▶ _Provided information_:
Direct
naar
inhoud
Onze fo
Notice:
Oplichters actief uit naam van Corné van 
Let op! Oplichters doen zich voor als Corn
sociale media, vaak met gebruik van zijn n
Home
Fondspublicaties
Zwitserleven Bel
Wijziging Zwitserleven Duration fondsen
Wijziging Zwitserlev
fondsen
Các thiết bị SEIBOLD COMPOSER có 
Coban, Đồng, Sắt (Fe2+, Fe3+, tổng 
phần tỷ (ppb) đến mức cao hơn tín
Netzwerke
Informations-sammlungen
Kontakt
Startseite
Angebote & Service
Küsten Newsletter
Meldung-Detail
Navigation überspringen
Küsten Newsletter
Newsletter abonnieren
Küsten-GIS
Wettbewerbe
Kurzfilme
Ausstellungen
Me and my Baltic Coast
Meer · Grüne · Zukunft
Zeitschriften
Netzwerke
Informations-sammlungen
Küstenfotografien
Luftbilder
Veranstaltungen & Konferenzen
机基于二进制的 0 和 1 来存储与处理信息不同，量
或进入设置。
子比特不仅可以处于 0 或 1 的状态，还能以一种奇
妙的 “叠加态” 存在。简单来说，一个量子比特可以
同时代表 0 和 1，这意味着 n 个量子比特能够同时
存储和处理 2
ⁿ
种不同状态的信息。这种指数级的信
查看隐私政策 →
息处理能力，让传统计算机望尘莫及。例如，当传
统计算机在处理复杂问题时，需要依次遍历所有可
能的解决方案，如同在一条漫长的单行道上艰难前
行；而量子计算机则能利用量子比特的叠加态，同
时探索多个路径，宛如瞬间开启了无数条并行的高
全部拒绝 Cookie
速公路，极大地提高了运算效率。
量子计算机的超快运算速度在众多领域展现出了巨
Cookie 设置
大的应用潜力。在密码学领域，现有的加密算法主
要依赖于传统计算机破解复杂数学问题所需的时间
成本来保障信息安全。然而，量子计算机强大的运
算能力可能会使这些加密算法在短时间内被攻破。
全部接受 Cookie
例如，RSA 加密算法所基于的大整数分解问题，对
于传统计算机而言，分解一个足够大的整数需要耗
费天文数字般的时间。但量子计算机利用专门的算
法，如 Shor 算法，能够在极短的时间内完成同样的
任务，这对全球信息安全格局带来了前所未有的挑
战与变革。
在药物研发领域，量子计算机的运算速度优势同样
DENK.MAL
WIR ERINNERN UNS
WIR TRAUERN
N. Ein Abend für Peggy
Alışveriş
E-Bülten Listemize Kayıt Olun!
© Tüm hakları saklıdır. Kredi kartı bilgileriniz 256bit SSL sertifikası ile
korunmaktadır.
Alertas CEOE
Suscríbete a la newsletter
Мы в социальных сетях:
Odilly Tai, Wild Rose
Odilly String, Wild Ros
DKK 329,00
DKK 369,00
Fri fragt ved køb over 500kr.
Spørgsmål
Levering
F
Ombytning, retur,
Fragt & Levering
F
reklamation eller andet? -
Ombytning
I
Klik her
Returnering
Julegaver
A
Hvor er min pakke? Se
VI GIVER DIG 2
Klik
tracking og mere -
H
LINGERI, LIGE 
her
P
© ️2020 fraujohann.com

▶ _Exercise_: Every line of the data above should be output exactly as written.

▶ _Response to this task_:
Direct
naar
inhoud
Onze fo
Notice:
Oplichters actief uit naam van Corné van 
Let op! Oplichters doen zich voor als Corn
sociale media, vaak met gebruik van zijn n
Home
Fondspublicaties
Zwitserleven Bel
Wijziging Zwitserleven Duration fondsen
Wijziging Zwitserlev
fondsen
Các thiết bị SEIBOLD COMPOSER có 
Coban, Đồng, Sắt (Fe2+, Fe3+, tổng 
phần tỷ (ppb) đến mức cao hơn tín
Netzwerke
Informations-sammlungen
Kontakt
Startseite
Angebote & Service
Küsten Newsletter
Meldung-Detail
Navigation überspringen
Küsten Newsletter
Newsletter abonnieren
Küsten-GIS
Wettbewerbe
Kurzfilme
Ausstellungen
Me and my Baltic Coast
Meer · Grüne · Zukunft
Zeitschriften
Netzwerke
Informations-sammlungen
Küstenfotografien
Luftbilder
Veranstaltungen & Konferenzen
机基于二进制的 0 和 1 来存储与处理信息不同，量
或进入设置。
子比特不仅可以处于 0 或 1 的状态，还能以一种奇
妙的 “叠加态” 存在。简单来说，一个量子比特可以
同时代表 0 和 1，这意味着 n 个量子比特能够同时
存储和处理 2
ⁿ
种不同状态的信息。这种指数级的信
查看隐私政策 →
息处理能力，让传统计算机望尘莫及。例如，当传
统计算机在处理复杂问题时，需要依次遍历所有可
能的解决方案，如同在一条漫长的单行道上艰难前
行；而量子计算机则能利用量子比特的叠加态，同
时探索多个路径，宛如瞬间开启了无数条并行的高
全部拒绝 Cookie
速公路，极大地提高了运算效率。
量子计算机的超快运算速度在众多领域展现出了巨
Cookie 设置
大的应用潜力。在密码学领域，现有的加密算法主
要依赖于传统计算机破解复杂数学问题所需的时间
成本来保障信息安全。然而，量子计算机强大的运
算能力可能会使这些加密算法在短时间内被攻破。
全部接受 Cookie
例如，RSA 加密算法所基于的大整数分解问题，对
于传统计算机而言，分解一个足够大的整数需要耗
费天文数字般的时间。但量子计算机利用专门的算
法，如 Shor 算法，能够在极短的时间内完成同样的
任务，这对全球信息安全格局带来了前所未有的挑
战与变革。
在药物研发领域，量子计算机的运算速度优势同样
DENK.MAL
WIR ERINNERN UNS
WIR TRAUERN
N. Ein Abend für Peggy
Alışveriş
E-Bülten Listemize Kayıt Olun!
© Tüm hakları saklıdır. Kredi kartı bilgileriniz 256bit SSL sertifikası ile
korunmaktadır.
Alertas CEOE
Suscríbete a la newsletter
Мы в социальных сетях:
Odilly Tai, Wild Rose
Odilly String, Wild Ros
DKK 329,00
DKK 369,00
Fri fragt ved køb over 500kr.
Spørgsmål
Levering
F
Ombytning, retur,
Fragt & Levering
F
reklamation eller andet? -
Ombytning
I
Klik her
Returnering
Julegaver
A
Hvor er min pakke? Se
VI GIVER DIG 2
Klik
tracking og mere -
H
LINGERI, LIGE 
her
P
© ️2020 fraujohann.com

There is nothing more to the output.